Of course, I can simulate this writing a function, maybe one forloop and some matrix magic. However, I want (1) syntax sugar and (2) fast c/assembly implementation. Moreover, I think such a use case is actually quite realistic. I often want to find for each x out of M data points to which of some other reference database of N data points, x lies closest (using euclidean distance). For example in k-means when you try to decide to wich centroid each data point belongs.
So, does this exist? Would this be a nice feature? Or am I the only one who sees this as a 'nice to have'? Should I write a c-file for this and mex it?

Best Answer

You can get something like what you're after using this
and using my INTERDISTS utiltity below. For example
>> A=rand(2,3), B=rand(3,2),
A =
0.9448 0.4893 0.9001
0.4909 0.3377 0.3692
B =
0.1112 0.2417
0.7803 0.4039
0.3897 0.0965
>> Ops.mtimes=@(a,b)interdists(a.',b);
>> A=DataObj(A,'Ops',Ops); B=DataObj(B,'Ops',Ops);
>> Euclidean = A*B
Euclidean =
1.0198 1.0712
0.5834 0.3753
My overall experience though is that syntactic sugar is rarely ever worth it.

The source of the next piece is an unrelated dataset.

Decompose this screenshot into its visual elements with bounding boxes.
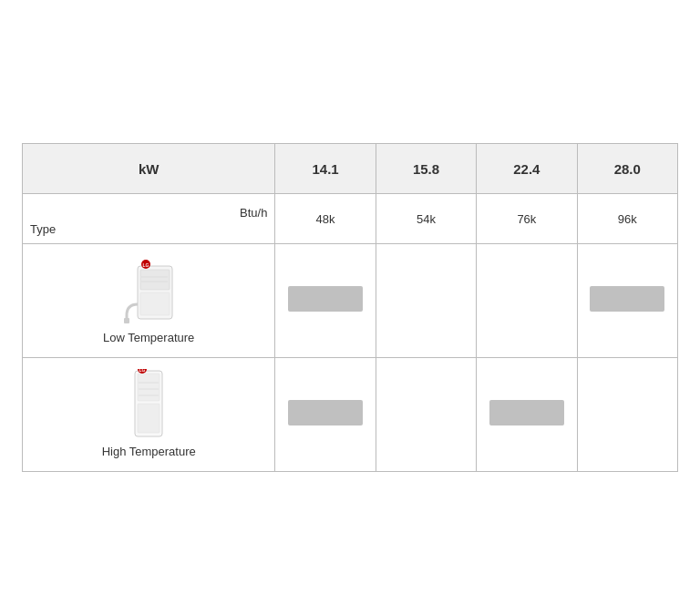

Better just to use the interdists function directly.
function Graph=interdists(A,B)
%Finds the graph of distances between point coordinates
%




% (1) Graph=interdists(A,B)
%
% in:
%




% A: matrix whose columns are coordinates of points, for example
% [[x1;y1;z1], [x2;y2;z2] ,..., [xM;yM;zM]]
% but the columns may be points in a space of any dimension, not just 3D.
%
% B: A second matrix whose columns are coordinates of points in the same
% Euclidean space. Default B=A.
%
%
% out:
%
% Graph: The MxN matrix of separation distances in l2 norm between the coordinates.
% Namely, Graph(i,j) will be the distance between A(:,i) and B(:,j).
%
%
% (2) interdists(A,'noself') is the same as interdists(A), except the output
% diagonals will be NaN instead of zero. Hence, for example, operations
% like min(interdists(A,'noself')) will ignore self-distances.
%
% See also getgraph
noself=false;
if nargin<2
B=A;
elseif ischar(B)&&strcmpi(B,'noself')
noself=true;
B=A;
end
N=size(A,1);
B=reshape(B,N,1,[]);
Graph=l2norm(bsxfun(@minus, A, B),1);
Graph=squeeze(Graph);
if noself
n=length(Graph);
Graph(linspace(1,n^2,n))=nan;
end